* **YOUR OBJECTIVE**: A verbatim copy of every record is needed.

= Beginning of Section =

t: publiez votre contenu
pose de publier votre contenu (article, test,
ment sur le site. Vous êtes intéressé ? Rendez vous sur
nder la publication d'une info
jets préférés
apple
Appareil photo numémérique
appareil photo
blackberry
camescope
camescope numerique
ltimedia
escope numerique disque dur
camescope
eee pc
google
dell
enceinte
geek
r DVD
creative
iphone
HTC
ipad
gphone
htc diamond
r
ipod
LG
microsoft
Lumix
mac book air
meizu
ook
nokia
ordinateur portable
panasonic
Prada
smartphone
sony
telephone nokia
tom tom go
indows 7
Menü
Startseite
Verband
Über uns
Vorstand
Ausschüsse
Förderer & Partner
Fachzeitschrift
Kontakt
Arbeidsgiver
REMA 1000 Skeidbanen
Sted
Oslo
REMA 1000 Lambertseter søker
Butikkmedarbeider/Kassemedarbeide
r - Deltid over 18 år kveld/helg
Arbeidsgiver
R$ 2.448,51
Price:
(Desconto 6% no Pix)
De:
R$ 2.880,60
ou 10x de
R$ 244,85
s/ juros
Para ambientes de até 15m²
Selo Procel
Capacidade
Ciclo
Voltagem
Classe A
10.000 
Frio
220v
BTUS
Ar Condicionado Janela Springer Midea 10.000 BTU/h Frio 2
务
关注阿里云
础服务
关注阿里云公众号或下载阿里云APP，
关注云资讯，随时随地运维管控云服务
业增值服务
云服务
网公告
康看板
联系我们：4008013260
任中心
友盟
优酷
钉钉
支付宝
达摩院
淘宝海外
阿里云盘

= End of Section =

* **SOLUTION TO THE PROBLEM**:
t: publiez votre contenu
pose de publier votre contenu (article, test,
ment sur le site. Vous êtes intéressé ? Rendez vous sur
nder la publication d'une info
jets préférés
apple
Appareil photo numémérique
appareil photo
blackberry
camescope
camescope numerique
ltimedia
escope numerique disque dur
camescope
eee pc
google
dell
enceinte
geek
r DVD
creative
iphone
HTC
ipad
gphone
htc diamond
r
ipod
LG
microsoft
Lumix
mac book air
meizu
ook
nokia
ordinateur portable
panasonic
Prada
smartphone
sony
telephone nokia
tom tom go
indows 7
Menü
Startseite
Verband
Über uns
Vorstand
Ausschüsse
Förderer & Partner
Fachzeitschrift
Kontakt
Arbeidsgiver
REMA 1000 Skeidbanen
Sted
Oslo
REMA 1000 Lambertseter søker
Butikkmedarbeider/Kassemedarbeide
r - Deltid over 18 år kveld/helg
Arbeidsgiver
R$ 2.448,51
Price:
(Desconto 6% no Pix)
De:
R$ 2.880,60
ou 10x de
R$ 244,85
s/ juros
Para ambientes de até 15m²
Selo Procel
Capacidade
Ciclo
Voltagem
Classe A
10.000 
Frio
220v
BTUS
Ar Condicionado Janela Springer Midea 10.000 BTU/h Frio 2
务
关注阿里云
础服务
关注阿里云公众号或下载阿里云APP，
关注云资讯，随时随地运维管控云服务
业增值服务
云服务
网公告
康看板
联系我们：4008013260
任中心
友盟
优酷
钉钉
支付宝
达摩院
淘宝海外
阿里云盘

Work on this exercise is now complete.